Money in New Media
June 8, 2008 – 8:27 pmOne of the big topics here is how to monetize new media. All the Broadcasters, Producers, and Developers are concerned about their ability to generate money from the investments they make into new media content creation. In order to sustain the flow of good content people need to be able to make a living while doing it.
The fundamental mantra in this industry is that you need to give your audience a good story and an engaging experience first, then the business mechanisms can generate a reliable and profitable return as a result. Those traditional mechanisms usually revolve around advertising and licensing the content to others, who can then charge for access or add advertising of their own.
New media challenges this traditional model. It’s not so automatic for a producer to create great content and have it become a financial success. It is not such a one-to-one relationship between number of people who see a story and the revenue generated.
One way this has changed is that broadcasters no longer have control over what viewers can access. For example, a broadcaster can purchase the rights to a show in Canada and make it pay-per-view only on television. But internet users can often download it, or watch it on a website hosted outside of Canada. The internet short circuits those barriers that traditional broadcasters use to control, and therefore monetize, access to content.
Another related example is film and the tight control studios have by making people go to a physical theatre, or buy a DVD that is locked, in order to ensure profit from the access people have to their stories. The internet enables piracy, particularly for film and music content, because the stories can be freed from these physical forms and be copied and distributed digitally. Unfortunately the mechanisms that return money to the content creators is also broken when this happens.
Ironically, there are some in the entertainment industry who have embraced this trend by making their digital content free and they report making more profit from live shows or other specialty content. There is the growing awareness that free can generate communities of fans and a deeper and more direct engagement between the artist and audience never before possible. This kind of relationship cultivation can then provide indirect methods of financial reward in merchandising, brand power, sponsorship, and other non-traditional means.
Other people who are primarily internet based content creators state that the best way to make money from new media is to give all their content away for free to as many people as possible, as easily as possible, because this is effectively advertising themselves. They make money because they acquire fame and reputation in a niche and become experts who are then consulted and get paid work from others who need their help. It is the epitome of self-promotion and can lead to may self-directed opportunities not possible in other models. For example, such self-made experts often have a lot of clout in online communities and, depending on the area of expertise, corporate sponsors are often willing to cooperate with and fund these people directly, thereby bypassing the other advertising channels in order to promote their products. And, the best part is that this direct sponsorship model is viewed by the internet audience as a more trustworthy source of promotion as compared to traditional advertising.
The big players in film and television tend to express a willingness to cautiously explore these new trends, but they are very reluctant to give up on the established financial models that have served the industry so well for so long. As a result there are many reports from new media content creators that they will get funding to develop a project only to see it flounder in the old distribution model, or tied up in limbo because it is seen as disruptive or competitive to other properties that are successful in the old model.

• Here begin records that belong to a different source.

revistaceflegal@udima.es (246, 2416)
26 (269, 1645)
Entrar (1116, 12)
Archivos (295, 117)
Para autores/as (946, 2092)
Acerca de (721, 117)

On the other hand, broadcasters have huge access to audiences in ways that are not possible in any other way. They also have developed a relationship with their audiences and are trusted to deliver a certain quality and style of content that the audience wants. Their brand is a powerful asset and broadcasters are very determined to maintain this brand relationship with audiences and extend it to be able to offer related story experiences in new media domains that still preserve the quality and characteristics they have become known for with their audience base.

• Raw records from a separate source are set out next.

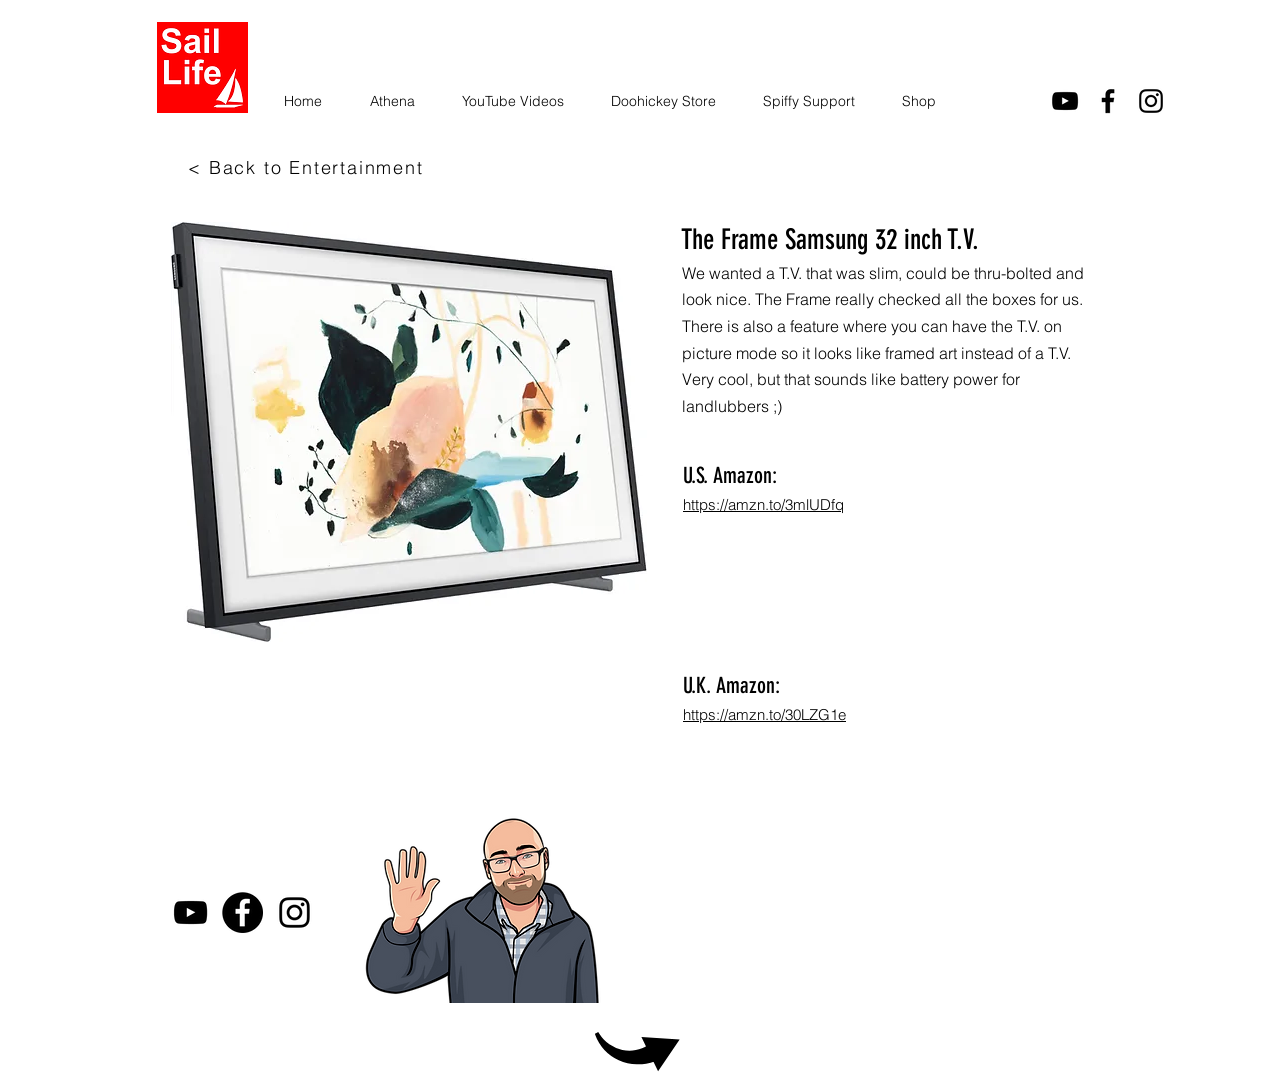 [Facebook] (242, 912)
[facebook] (1108, 101)
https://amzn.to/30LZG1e (764, 714)
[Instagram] (1151, 101)
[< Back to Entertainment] (308, 167)
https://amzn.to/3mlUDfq (763, 504)
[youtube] (1065, 101) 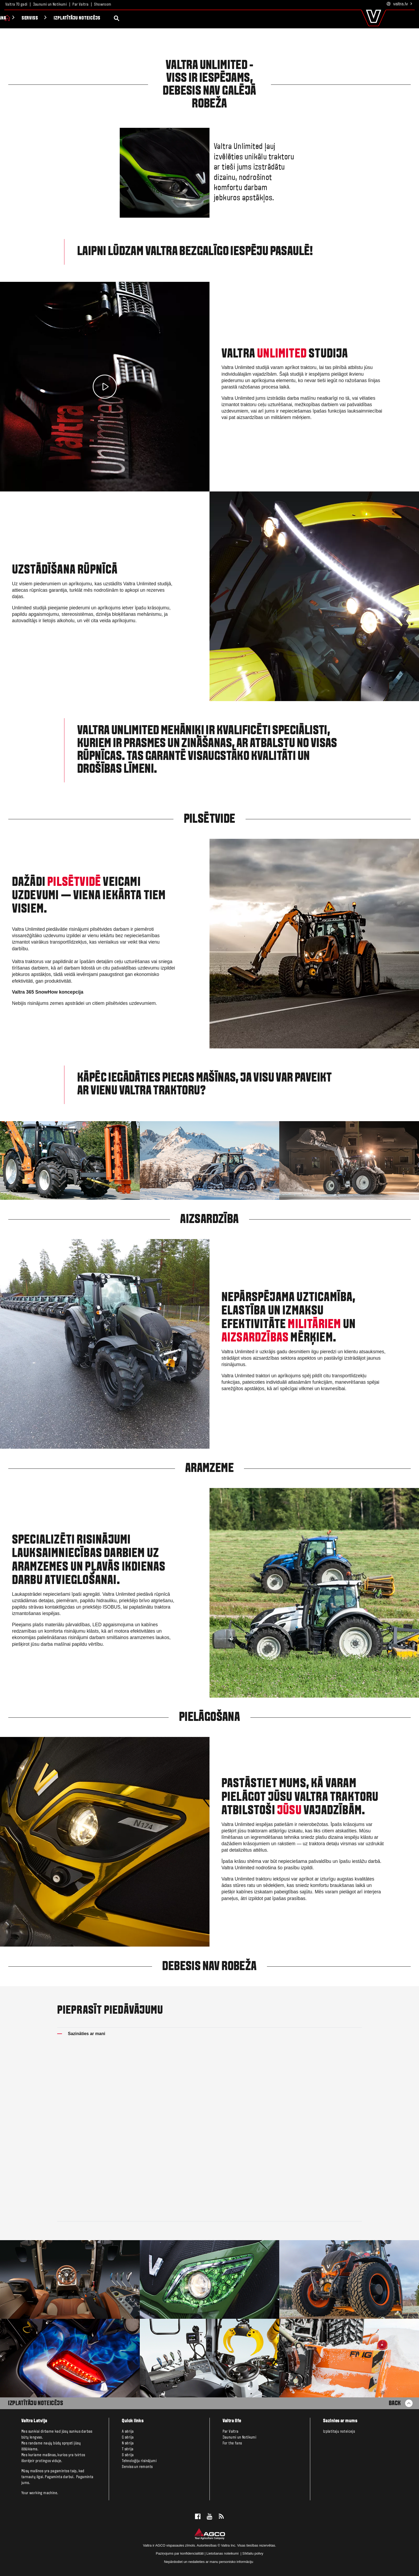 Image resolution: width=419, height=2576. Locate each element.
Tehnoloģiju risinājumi (139, 2461)
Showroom (102, 4)
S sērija (128, 2455)
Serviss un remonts (137, 2467)
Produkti (25, 18)
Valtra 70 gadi (16, 4)
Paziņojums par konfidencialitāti (180, 2553)
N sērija (128, 2443)
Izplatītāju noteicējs (164, 18)
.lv (400, 4)
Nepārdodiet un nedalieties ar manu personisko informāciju (209, 2562)
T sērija (127, 2449)
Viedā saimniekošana (71, 18)
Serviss (117, 18)
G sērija (128, 2437)
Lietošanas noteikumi (223, 2553)
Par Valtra (80, 4)
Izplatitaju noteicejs (339, 2431)
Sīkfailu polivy (252, 2553)
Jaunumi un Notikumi (50, 4)
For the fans (232, 2443)
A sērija (128, 2431)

The trick seems to be to offer broadcasters new media projects that complement their existing properties and provide a way to expand their audience engagement into these new domains made possible by the Internet. And if you can demonstrate that your project has the potential to leverage their established relationships with sponsors and advertisers — great — but if you rely too much on indirect monetization channels there is still some skepticism. But the bottom line is: does the new media project fit the style of their brand and their audience. If you can demonstrate that, you’ve got your foot in the door.